On 29 February 2016 at 21:05, Laszlo Ersek lersek@redhat.com wrote:
On 02/29/16 20:39, Ryan Harkin wrote:
Hi Ard/Leif/anyone who cares,
So I was trying to work out who broke MMC support in TC2 in the upstream EDK2 tree. It was difficult because the tree is borked on TC2 in so many interesting ways throughout history, but I eventually bisected down to this patch:
300fc77 2015-08-25 ArmPlatformPkg/PL180MciDxe: check PrimeCell ID before initializing [Ard Biesheuvel]
Basically, TC2 reads 0x02 for MCI_PERIPH_ID_REG3, when, according to the spec, the register is supposed to read 0x00 in all cases. So the driver doesn't probe and is never initialised. I guess this is an FPGA bug in TC2? It's probably known about, but not to me ;-)
Anyway, how to fix it??
We could mask off the "stuck" bit, we could not check ID_REG3, there are other things we could do.
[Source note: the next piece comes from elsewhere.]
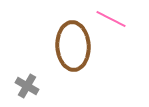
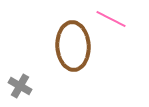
gray cross: moved 7 px left
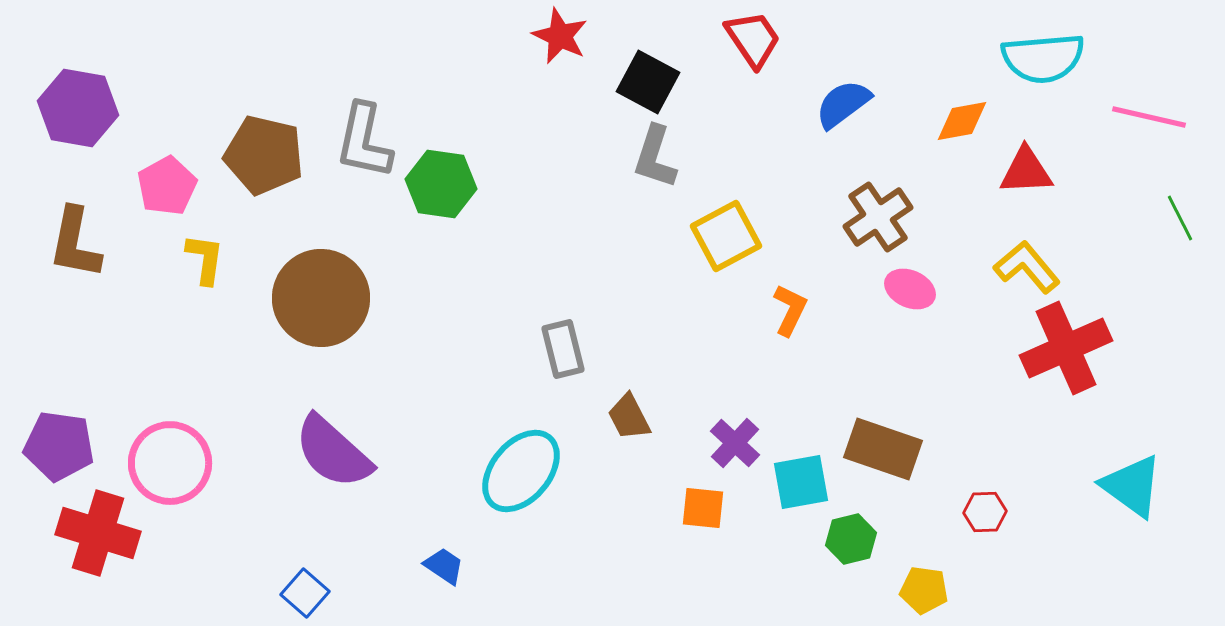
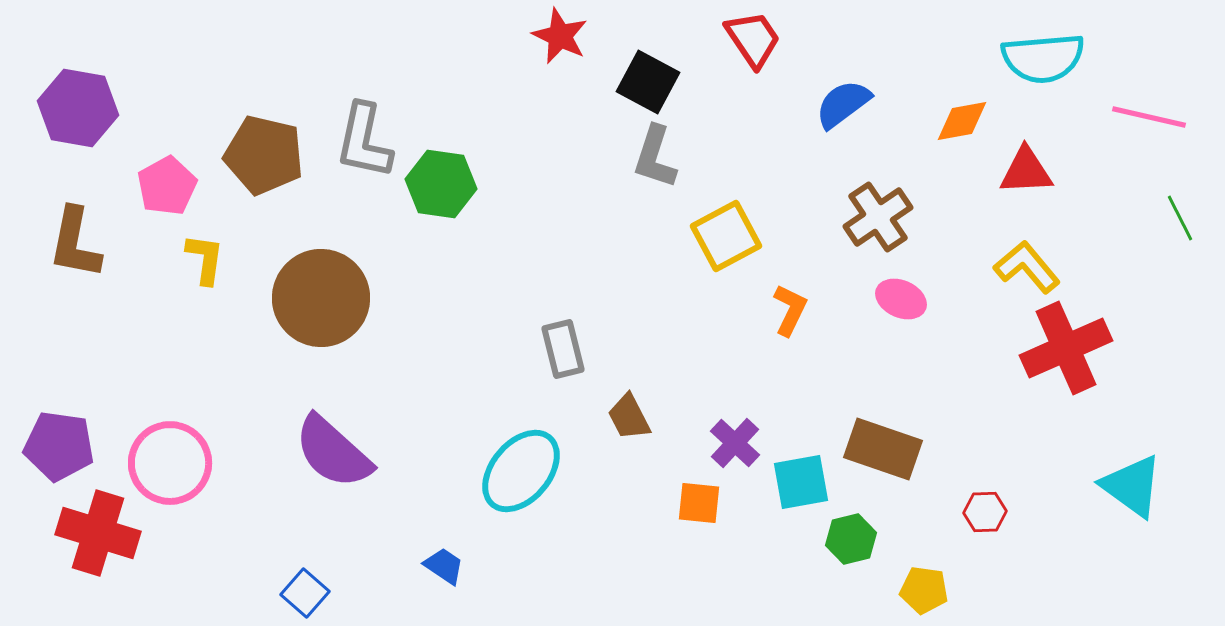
pink ellipse at (910, 289): moved 9 px left, 10 px down
orange square at (703, 508): moved 4 px left, 5 px up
I decided to mask off the bit rather than discard the register check in my patch below, just to get things working
But would you like to do?
For extra point.... this was extra fun to track down due to other problems. TC2 stopped booting since this patch was submitted
d340ef7 2014-08-26 ArmPkg/ArmArchTimerLib: Remove non required [depex] and IoLib [Olivier Martin]
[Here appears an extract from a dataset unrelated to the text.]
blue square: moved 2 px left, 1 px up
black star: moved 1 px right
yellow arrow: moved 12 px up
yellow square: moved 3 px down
I've always carried a revert patch in my tree because I was previously told I was wrong and that it wasn't a problem, even though it clearly is. TC2 is spewing out a constant stream of this message:
IRQ Exception PC at 0xBFB74C20 CPSR 0x60000133
It wasn't fixed until Ard's patch that broke MMC support. Ugh!
I'm suspecting that the MMC support has a dependency on IoLib - for that is the part of the patch that broke TC2 in the first place. But I have yet to investigate that problem; I don't even know what IoLib is.
IoLib is a library class that lets you massage IO ports and MMIO registers.
MdePkg/Include/Library/IoLib.h
The patch you quoted does two things: it removes ArmArchTimerLib's build-time dependency on the IoLib class, and it removes the runtime (dispatch) dependency on EFI_CPU_ARCH_PROTOCOL of any module that is linked against ArmArchTimerLib (unless that module has the same dependency due to another library instance it links against, or due to its own explicit [depex] section).
Removing the library class dependency could introduce such a problem only if the actual library instance used for that dependency had a constructor function that is henceforth no longer called, and this function changed something related to interrupts. Very unlikely.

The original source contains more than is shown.